### [Assigned task]
Each time a line of the listing holds "Estate", copy that line.

### [Material provided]
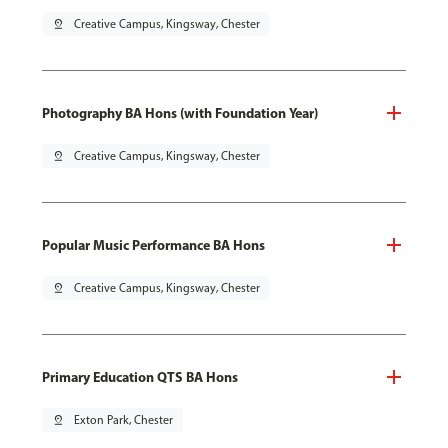
pin_drop
Creative Campus, Kingsway, Chester
Photography BA Hons (with Foundation Year)
pin_drop
Creative Campus, Kingsway, Chester
Popular Music Performance BA Hons
pin_drop
Creative Campus, Kingsway, Chester
Primary Education QTS BA Hons
pin_drop
Exton Park, Chester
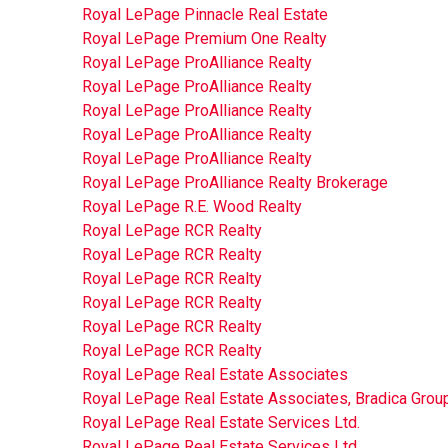
Royal LePage Pinnacle Real Estate
Royal LePage Premium One Realty
Royal LePage ProAlliance Realty
Royal LePage ProAlliance Realty
Royal LePage ProAlliance Realty
Royal LePage ProAlliance Realty
Royal LePage ProAlliance Realty
Royal LePage ProAlliance Realty Brokerage
Royal LePage R.E. Wood Realty
Royal LePage RCR Realty
Royal LePage RCR Realty
Royal LePage RCR Realty
Royal LePage RCR Realty
Royal LePage RCR Realty
Royal LePage RCR Realty
Royal LePage Real Estate Associates
Royal LePage Real Estate Associates, Bradica Grou
Royal LePage Real Estate Services Ltd.
Royal LePage Real Estate Services Ltd.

### [Result of this exercise]
Royal LePage Pinnacle Real Estate
Royal LePage Real Estate Associates
Royal LePage Real Estate Associates, Bradica Grou
Royal LePage Real Estate Services Ltd.
Royal LePage Real Estate Services Ltd.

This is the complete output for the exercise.